Water doesn't forgive. Be safe.


----------



## sboat (Feb 25, 2012)

I suggest you stay home any time I want go fishing. Kidding. 

When the wind is predicted at 20 to 25 mph I either don't go or I'm careful about where I go. For instance I have a couple of places I go where bass can be caught near the ramp. these places are also located farther up creek areas of the lake & the lake isn't very wide. You still get the wind but the waves aren't bad.

30 t0 40 mph I stay home.

Hope that helps.


----------



## Incawoodsman (Feb 25, 2012)

Thanks,
     So I guess with 15 mph winds just get out there in a cove and anchor up to do some fishing. Sounds good to me.


----------



## GoldDot40 (Feb 25, 2012)

Still have to get to/from that cove. If you get out there and see the water white capping....I'd rethink the situation. Of course the actual boat size would be a huge factor.


----------



## bayoubetty (Feb 25, 2012)

I stay home when there is a small craft advisory 
Before I got my v-hull jon boat up here all my boating was on open water.
I love my v-hull.  You can tack upwind those waves a heck of a lot easier in a v.  Flat bottoms will beat you to death in the wind.. especially if youre a female


----------



## Incawoodsman (Feb 25, 2012)

Well I am glad I did not go to the lake today. There was a gust in my backyard that about ripped the porch off of my house. If I was in the lake that would have got me flying faster then the bass boats with 250 hp motors....


----------



## bayoubetty (Feb 25, 2012)

just talked to my buddy who was out on Lanier all day and he said it was miserable out there...didnt take his face shield off once and the bite was nearly just as cold!


----------



## Fletch_W (Feb 25, 2012)

Wind Advisory (Small Craft Advisory), I don't go fishing, I don't care what boat you are in. 

If I see 10-15 mph in the forecast, I'll go early and see how the wind picks up. When the forecast is 10-15, it might be 9 mph with 15 gusts, or 16 mph with 25 gusts. The weather forecasts inland are very vague with wind forecasts. 

Today, I decided to deck out the jb. After watching my wheelbarrow cartwheel and a big plank of plywood fly off like a unicorn, I was miserable just being in my backyard... I can't imagine trying to fish in weather like this. Fishing is supposed to be fun. 

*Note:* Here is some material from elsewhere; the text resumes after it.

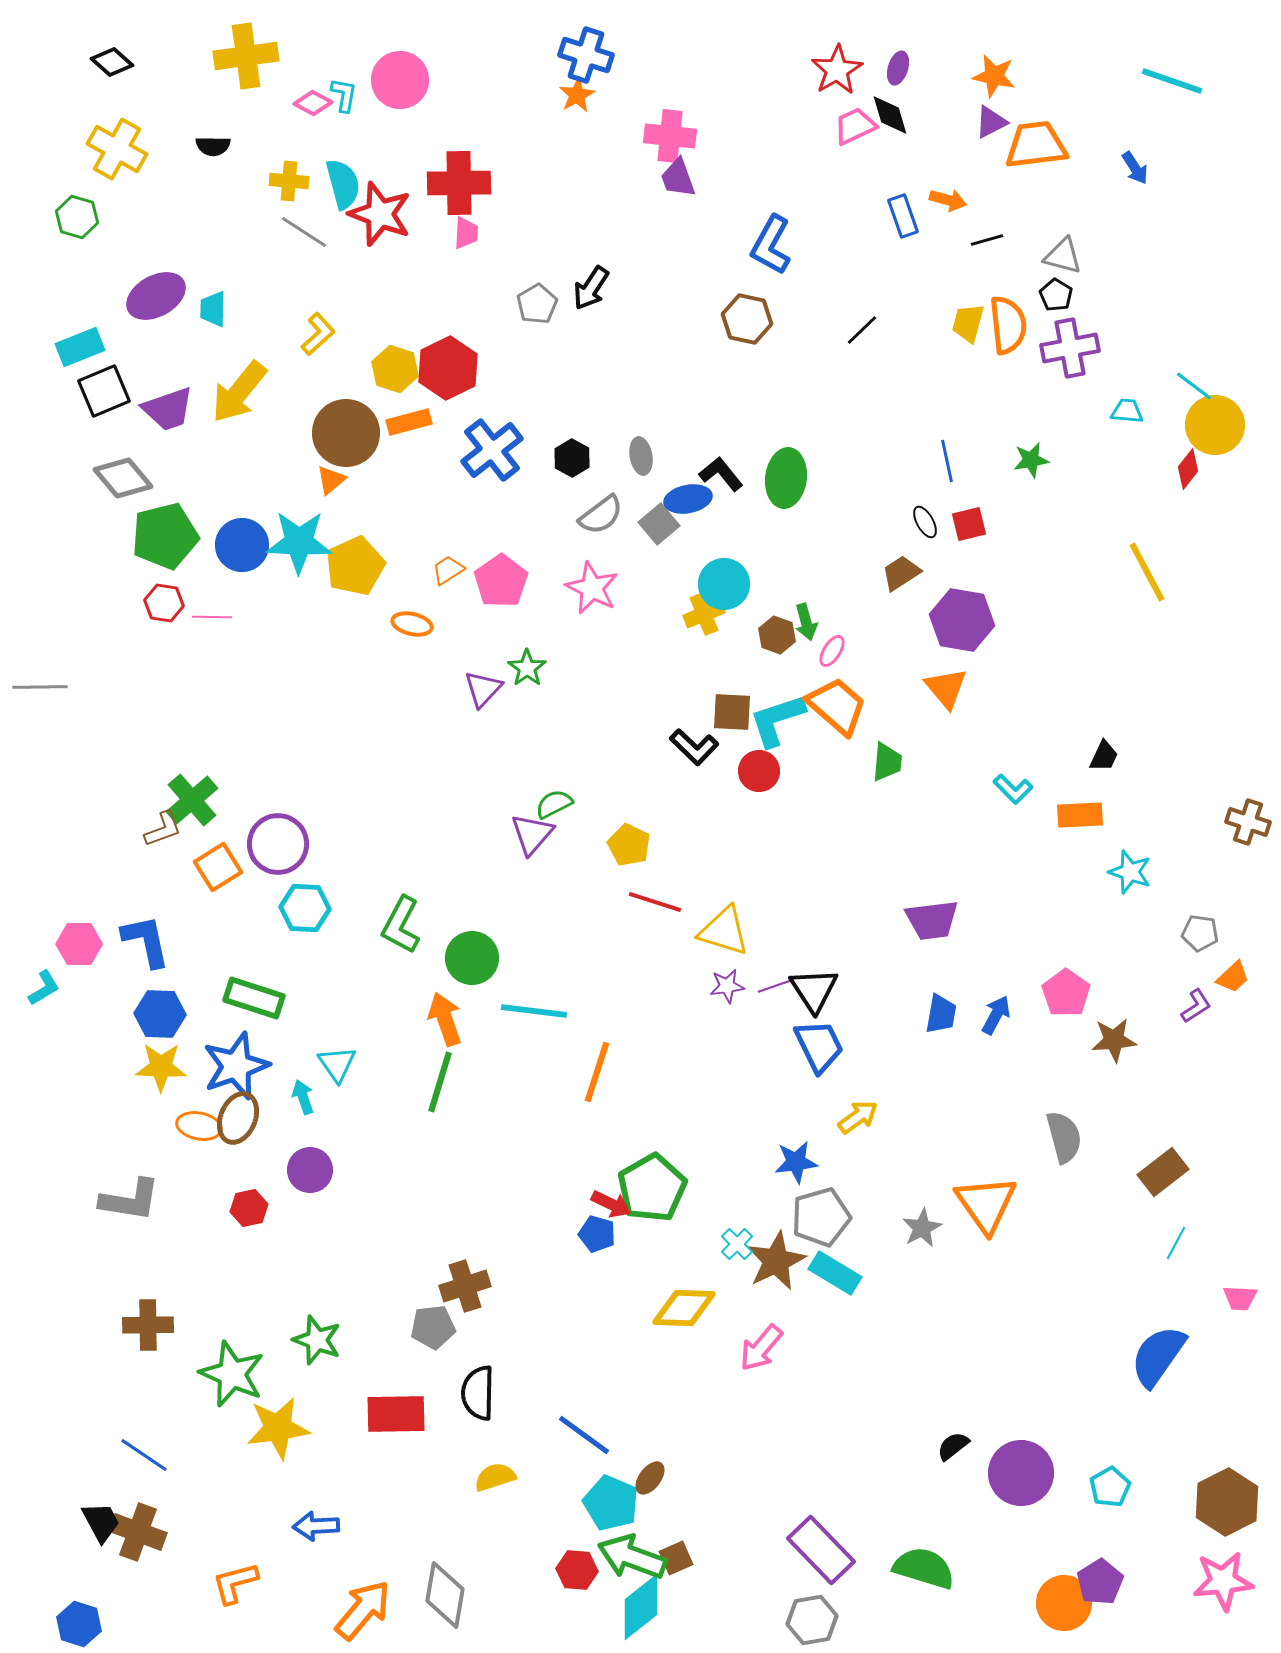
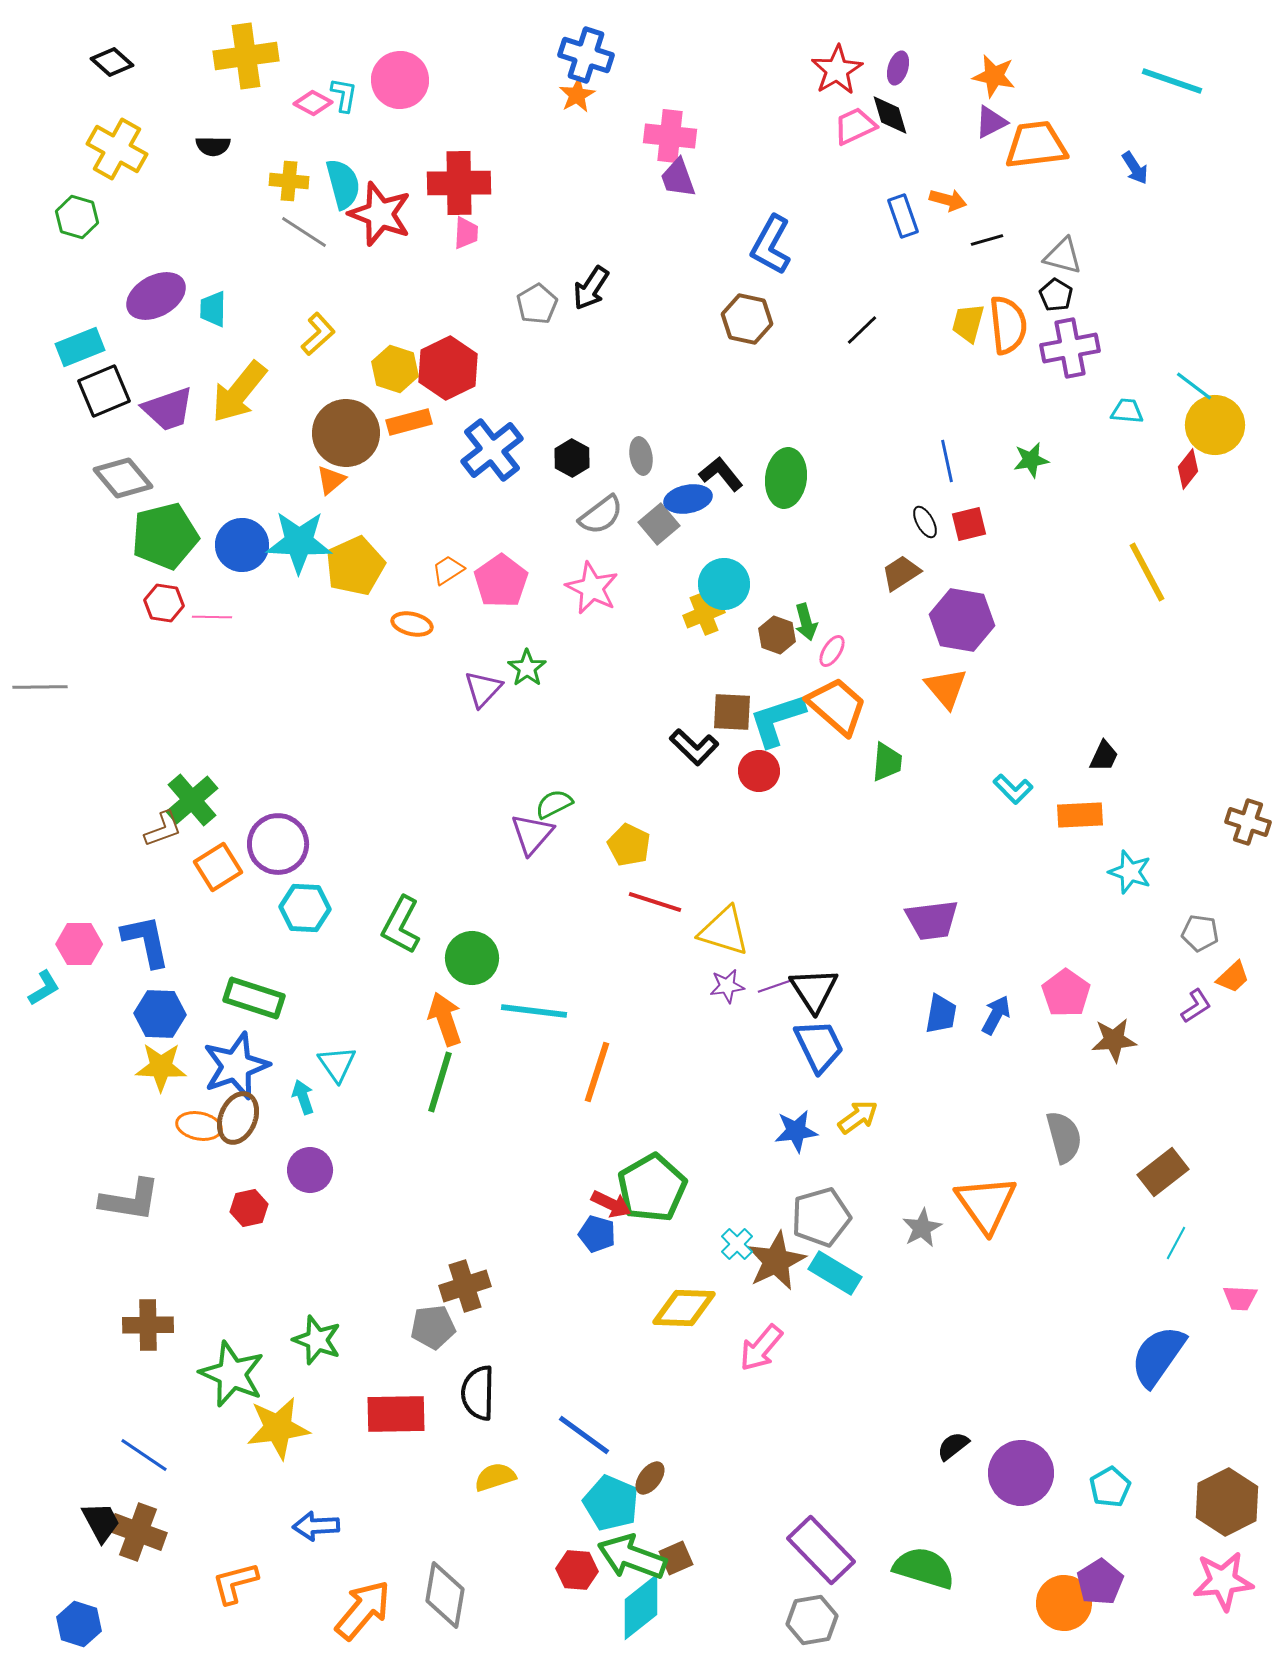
blue star at (796, 1162): moved 31 px up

The trouble with March and April fishing, is that when the sun is out, the winds are blowing. When the winds aren't blowing, it's cold and rainy. Fish early... like crack of dawn early when the day is forecast to be sunny, and be done by 10am. Or, man-up and fish in the cold rainy weather. "No such thing as bad weather, only bad gear" is what a friend once told me.


----------



## littlejon (Feb 25, 2012)

I own a 1648. Anything over 25 will put up a stop sign for me. Generally I'm comfortable up to 15 mph. I don't mind white caps but also will not put myself in harms way. If your not comfortable in any situation then go with your gut. I have been in swells around the world that would swallow any boat on Lanier. Exciting but can raise the hair on the back of your neck.


----------



## Brine (Feb 26, 2012)

I think it has alot to do with the specific boat, and the body of water. I have a 1642 mod v, and given the winds I had yesterday fishing a small lake, I wouldn't want to be out on small lakes like Varner or Bear Creek, let alone a big lake. Not so much out of safety concerns, but at some point around the 15-20mph wind mark, fishing in my boat becomes a lot less recreational and a lot more like work.


----------



## spotco2 (Feb 26, 2012)

White caps = no flat bottom jon boat for me

I really don't care to have the big boat out with a lot of wind either. I don't enjoy fighting it


----------



## Randall (Feb 26, 2012)

I have a 17 foot boat thaat sits high in the water. I am careful and don't take any chances in high winds but any gusts over 25 is what look for to stay at home. On some smaller protected lakes I will still fish with higher winds though.


----------



## Joel (Feb 26, 2012)

Hey Randall.....My boat may get you a little wet in rough water but I do feel safer in it than an aluminum boat.  Well, maybe it was more than "a little wet"!


----------



## Fletch_W (Feb 26, 2012)

Randall said:


> I have a 17 foot boat thaat sits high in the water. I am careful and don't take any chances in high winds but any gusts over 25 is what look for to stay at home. On some smaller protected lakes I will still fish with higher winds though.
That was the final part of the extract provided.